Great City Great Lawn
The park's central gathering place for concerts, pickup sports, picnics, and sunny afternoons.
Open: Mid-April to Mid-November Location: MAP | Mid-park, 79th to 85th Streets
The Great Lawn is 55 acres of open green space at the center of the park, running mid-park from 79th to 85th Streets. It's one of the most visited spots in Central Park and a natural gathering place for picnics, sunbathing, pickup sports, and summer concerts.
Things to Do
The lawn has eight ballfields, and on any given weekend you'll find pickup games, sunbathers, frisbee, and people staking out blanket space early.
Turtle Pond runs along the lawn's southern edge and is worth a stop if you have kids or just want a quieter spot to sit.
If you're planning a picnic, this is one of the most popular spots in the park to do it. Browse picnic options if you want something set up when you arrive.
Belvedere Castle sits just to the west and is worth a visit before or after.
History
The Great Lawn wasn't part of the original plan for Central Park. The space was occupied by the Croton Reservoir, a rectangular holding tank constructed in 1842.
When a new water tunnel made it obsolete in 1917, the reservoir was drained in 1931, and during the Great Depression the emptied space became temporary shelter for displaced residents, along with surplus materials left over from the construction of Rockefeller Center. What to do with the space became a prolonged civic debate, with proposals ranging from a war memorial to an opera house to underground parking. Ultimately, the Great Lawn was completed in 1937.
Concerts
The New York Philharmonic and the Metropolitan Opera have held free annual concerts here since the late 1960s, and the lawn has hosted some of the largest crowds in the city's history: Simon and Garfunkel's 1981 reunion concert drew an estimated 500,000 people, a 1982 No Nukes rally featured James Taylor, Bruce Springsteen, and Linda Ronstadt, and a 1986 Philharmonic concert conducted by Zubin Mehta drew an estimated 800,000. Since 2012, the annual Global Citizen Festival has brought around 60,000 people here each September to raise funds for global poverty initiatives.

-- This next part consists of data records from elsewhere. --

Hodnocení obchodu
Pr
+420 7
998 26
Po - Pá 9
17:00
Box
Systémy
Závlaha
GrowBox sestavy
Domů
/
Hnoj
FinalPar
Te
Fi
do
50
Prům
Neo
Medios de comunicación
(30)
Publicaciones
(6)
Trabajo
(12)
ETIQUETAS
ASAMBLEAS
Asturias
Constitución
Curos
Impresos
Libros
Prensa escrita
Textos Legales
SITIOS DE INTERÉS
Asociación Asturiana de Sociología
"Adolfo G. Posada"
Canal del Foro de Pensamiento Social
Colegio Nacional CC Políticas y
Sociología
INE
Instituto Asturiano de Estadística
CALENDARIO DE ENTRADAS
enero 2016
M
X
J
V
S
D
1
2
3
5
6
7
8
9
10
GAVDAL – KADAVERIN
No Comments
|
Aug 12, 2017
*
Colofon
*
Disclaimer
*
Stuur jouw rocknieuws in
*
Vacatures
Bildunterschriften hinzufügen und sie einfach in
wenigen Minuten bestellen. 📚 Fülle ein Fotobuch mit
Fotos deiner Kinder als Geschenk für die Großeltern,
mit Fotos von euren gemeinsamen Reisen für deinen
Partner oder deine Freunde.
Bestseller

Restoration and Stewardship
That kind of sustained, intensive use takes a toll. By the 1980s the lawn had deteriorated so badly it was known as the Great Dust Bowl, and the Central Park Conservancy completed a full restoration in 1997. The challenge is ongoing: heavy rain during the September 2023 Global Citizen Festival, combined with heavy equipment and intense foot traffic on saturated ground, fully destroyed a third of the lawn and forced a closure through the following April. Global Citizen covered the full cost of repairs, and the lawn reopened on schedule in spring 2024.
Today the Great Lawn remains one of the most intensively managed lawns in the city, and one of the few places where 55 acres of open grass and the Manhattan skyline exist in the same view.